Stored entries:
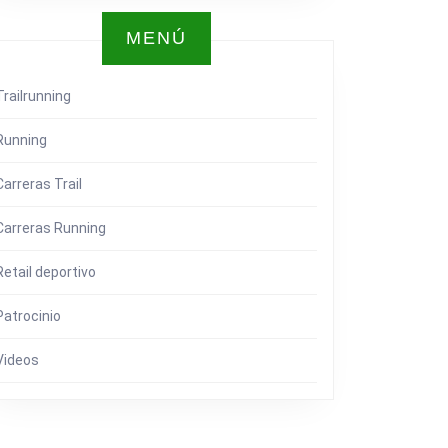
MENÚ
Trailrunning
Running
Carreras Trail
Carreras Running
Retail deportivo
Patrocinio
Videos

_Assignment:_
Retype each line above exactly. Leave the images out.

_Task answer:_
MENÚ
Trailrunning
Running
Carreras Trail
Carreras Running
Retail deportivo
Patrocinio
Videos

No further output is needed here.